Take the line that contains "desafios na adoção de sistemas de IA." and each line after it to the end of the data below, and set them down exactly, omitting pictures.

--

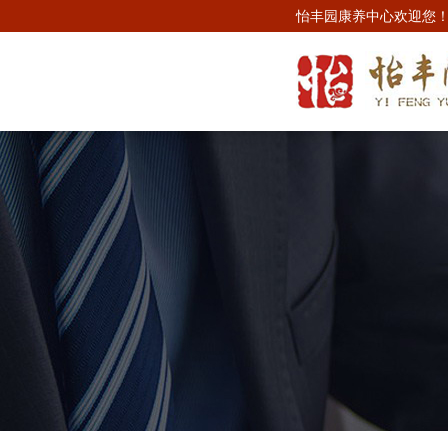
怡丰园康养中心欢迎您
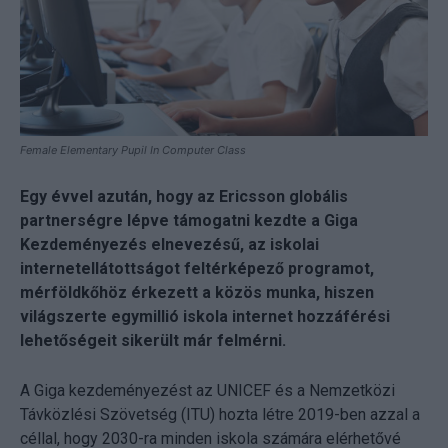
Female Elementary Pupil In Computer Class
Egy évvel azután, hogy az Ericsson globális
partnerségre lépve támogatni kezdte a Giga
Kezdeményezés elnevezésű, az iskolai
internetellátottságot feltérképező programot,
mérföldkőhöz érkezett a közös munka, hiszen
világszerte egymillió iskola internet hozzáférési
lehetőségeit sikerült már felmérni.
A Giga kezdeményezést az UNICEF és a Nemzetközi
Távközlési Szövetség (ITU) hozta létre 2019-ben azzal a
céllal, hogy 2030-ra minden iskola számára elérhetővé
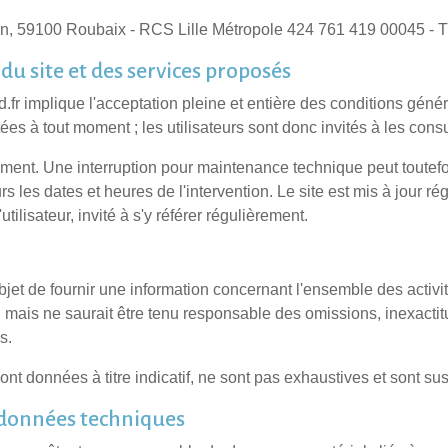
n, 59100 Roubaix - RCS Lille Métropole 424 761 419 00045 - 
du site et des services proposés
d.fr implique l'acceptation pleine et entière des conditions génér
es à tout moment ; les utilisateurs sont donc invités à les cons
ment. Une interruption pour maintenance technique peut toutefoi
 les dates et heures de l'intervention. Le site est mis à jour r
tilisateur, invité à s'y référer régulièrement.
bjet de fournir une information concernant l'ensemble des activit
 mais ne saurait être tenu responsable des omissions, inexactitu
s.
sont données à titre indicatif, ne sont pas exhaustives et sont su
s données techniques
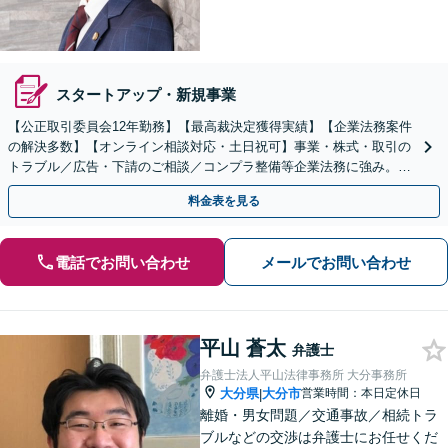
スタートアップ・新規事業
【公正取引委員会12年勤務】【最高裁決定獲得実績】【企業法務案件
の解決多数】【オンライン相談対応・土日祝可】事業・株式・取引の
トラブル／広告・下請のご相談／コンプラ整備等企業法務に強み。株
式の相続／誹謗中傷対策／不動産問題まで幅広く対応！
料金表を見る
電話でお問い合わせ
メールでお問い合わせ
平山 蒼太
弁護士
弁護士法人平山法律事務所 大分事務所
大分県
大分市
営業時間：本日定休日
|
離婚・男女問題／交通事故／相続トラ
ブルなどの交渉は弁護士にお任せくだ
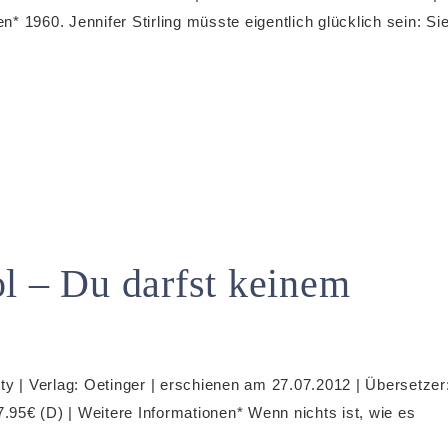
n* 1960. Jennifer Stirling müsste eigentlich glücklich sein: Si
l – Du darfst keinem
ty | Verlag: Oetinger | erschienen am 27.07.2012 | Übersetzer
7.95€ (D) | Weitere Informationen* Wenn nichts ist, wie es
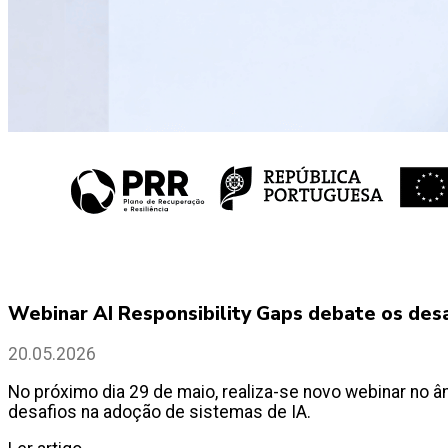
Webinar AI Responsibility Gaps debate os desafi
20.05.2026
No próximo dia 29 de maio, realiza-se novo webinar no âm
desafios na adoção de sistemas de IA.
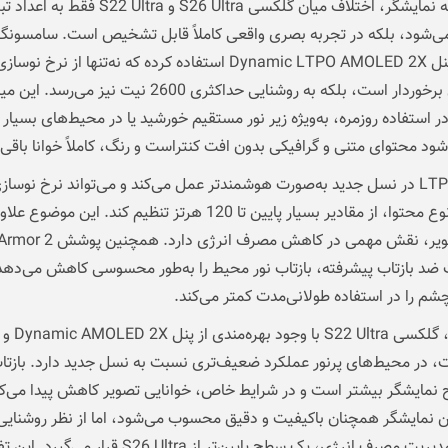
در مقایسه نمایشگر، اختلاف میان گلکسی S26 Ultra و 22 Ultra
Ultra از پنل Dynamic LTPO AMOLED 2X استفاده کرده که نه‌تنها از نر
دقیق‌تری برخوردار است، بلکه به روشنایی حداکثری 2600 نیت نیز می‌رسد. 
ر استفاده روزمره، به‌ویژه زیر نور مستقیم خورشید یا در محیط‌های بسیار
ود محتوای متنی و گرافیکی بدون افت کنتراست و رنگ، کاملاً خوانا باقی 
فناوری LTPO در نسل جدید به‌صورت هوشمندتر عمل می‌کند و می‌تواند نرخ نوسازی
بسته به نوع محتوا، از مقادیر بسیار پایین تا 120 هرتز تنظیم کند. این موضوع عل
روانی تصویر، نقش مهمی در کاهش مصرف ان
 ضد بازتاب پیشرفته، بازتاب نور محیط را به‌طور محسوسی کاهش می‌دهد
م را در استفاده طولانی‌مدت کمتر می‌کند.
در مقابل، گلکسی a
 نیت، در محیط‌های پرنور عملکرد ضعیف‌تری نسبت به نسل جدید دارد. بازتا
نمایشگر بیشتر است و در شرایط خاص، خوانایی تصویر کاهش پیدا می‌کن
ن نمایشگر همچنان باکیفیت و دقیق محسوب می‌شود، اما از نظر روشنایی
بازتاب و مدیریت مصرف انرژی، یک سطح پایین‌تر از S26 Ultra قرار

--

Response to this exercise ::
desafios na adoção de sistemas de IA.
در مقایسه نمایشگر، اختلاف میان گلکسی S26 Ultra و 22 Ultra
Ultra از پنل Dynamic LTPO AMOLED 2X استفاده کرده که نه‌تنها از نر
دقیق‌تری برخوردار است، بلکه به روشنایی حداکثری 2600 نیت نیز می‌رسد. 
ر استفاده روزمره، به‌ویژه زیر نور مستقیم خورشید یا در محیط‌های بسیار
ود محتوای متنی و گرافیکی بدون افت کنتراست و رنگ، کاملاً خوانا باقی 
فناوری LTPO در نسل جدید به‌صورت هوشمندتر عمل می‌کند و می‌تواند نرخ نوسازی
بسته به نوع محتوا، از مقادیر بسیار پایین تا 120 هرتز تنظیم کند. این موضوع عل
روانی تصویر، نقش مهمی در کاهش مصرف ان
 ضد بازتاب پیشرفته، بازتاب نور محیط را به‌طور محسوسی کاهش می‌دهد
م را در استفاده طولانی‌مدت کمتر می‌کند.
در مقابل، گلکسی a
 نیت، در محیط‌های پرنور عملکرد ضعیف‌تری نسبت به نسل جدید دارد. بازتا
نمایشگر بیشتر است و در شرایط خاص، خوانایی تصویر کاهش پیدا می‌کن
ن نمایشگر همچنان باکیفیت و دقیق محسوب می‌شود، اما از نظر روشنایی
بازتاب و مدیریت مصرف انرژی، یک سطح پایین‌تر از S26 Ultra قرار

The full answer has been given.